### Problem details
Drop every picture and copy exactly the lines from the one with "axoned_tx_feegrant_prune" through the last line of the listing below.

### Data for review
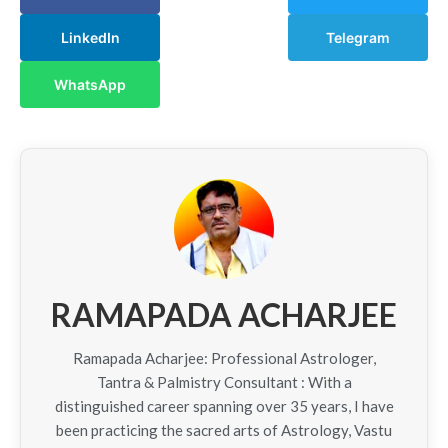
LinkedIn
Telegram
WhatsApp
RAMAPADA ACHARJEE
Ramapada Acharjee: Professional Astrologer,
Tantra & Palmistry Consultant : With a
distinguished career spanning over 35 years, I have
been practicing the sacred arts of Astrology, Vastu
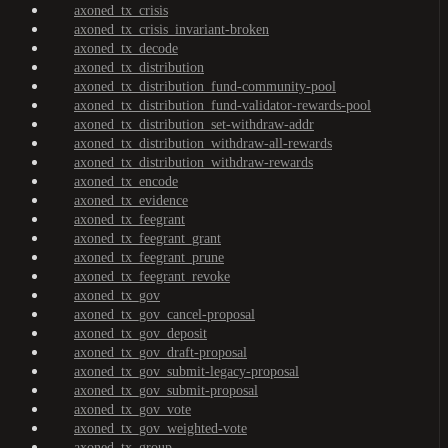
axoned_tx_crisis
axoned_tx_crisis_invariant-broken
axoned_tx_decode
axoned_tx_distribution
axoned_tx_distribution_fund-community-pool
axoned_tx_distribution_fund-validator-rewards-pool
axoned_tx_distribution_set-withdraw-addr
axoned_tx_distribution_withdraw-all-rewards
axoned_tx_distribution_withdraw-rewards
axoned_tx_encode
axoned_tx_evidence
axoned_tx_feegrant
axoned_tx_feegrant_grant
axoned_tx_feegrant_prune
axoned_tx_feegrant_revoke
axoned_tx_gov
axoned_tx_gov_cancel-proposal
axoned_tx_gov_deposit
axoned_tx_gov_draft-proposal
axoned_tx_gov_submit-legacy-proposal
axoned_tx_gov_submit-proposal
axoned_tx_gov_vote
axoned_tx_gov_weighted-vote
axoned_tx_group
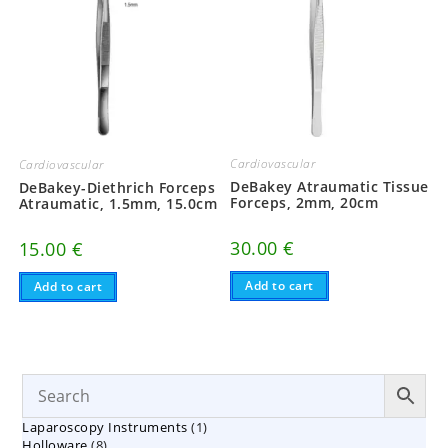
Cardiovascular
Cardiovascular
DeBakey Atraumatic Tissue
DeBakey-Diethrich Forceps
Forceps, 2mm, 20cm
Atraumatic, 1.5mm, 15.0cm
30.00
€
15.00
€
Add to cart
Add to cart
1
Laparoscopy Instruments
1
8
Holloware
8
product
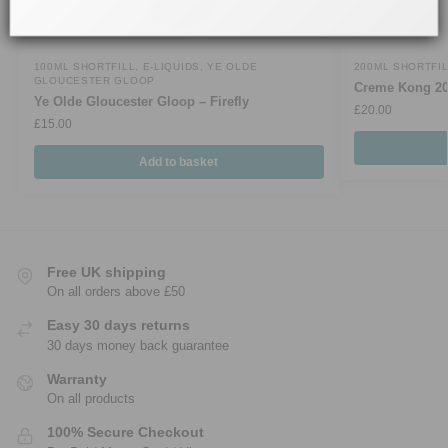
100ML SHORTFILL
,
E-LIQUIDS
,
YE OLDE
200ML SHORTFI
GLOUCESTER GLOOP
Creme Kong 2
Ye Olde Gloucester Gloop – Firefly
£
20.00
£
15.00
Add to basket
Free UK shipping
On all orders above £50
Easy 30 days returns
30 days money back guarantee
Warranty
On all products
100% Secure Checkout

### Solution to the exercise
axoned_tx_feegrant_prune
axoned_tx_feegrant_revoke
axoned_tx_gov
axoned_tx_gov_cancel-proposal
axoned_tx_gov_deposit
axoned_tx_gov_draft-proposal
axoned_tx_gov_submit-legacy-proposal
axoned_tx_gov_submit-proposal
axoned_tx_gov_vote
axoned_tx_gov_weighted-vote
axoned_tx_group
Cardiovascular
Cardiovascular
DeBakey Atraumatic Tissue
DeBakey-Diethrich Forceps
Forceps, 2mm, 20cm
Atraumatic, 1.5mm, 15.0cm
30.00
€
15.00
€
Add to cart
Add to cart
1
Laparoscopy Instruments
1
8
Holloware
8
product
100ML SHORTFILL
,
E-LIQUIDS
,
YE OLDE
200ML SHORTFI
GLOUCESTER GLOOP
Creme Kong 2
Ye Olde Gloucester Gloop – Firefly
£
20.00
£
15.00
Add to basket
Free UK shipping
On all orders above £50
Easy 30 days returns
30 days money back guarantee
Warranty
On all products
100% Secure Checkout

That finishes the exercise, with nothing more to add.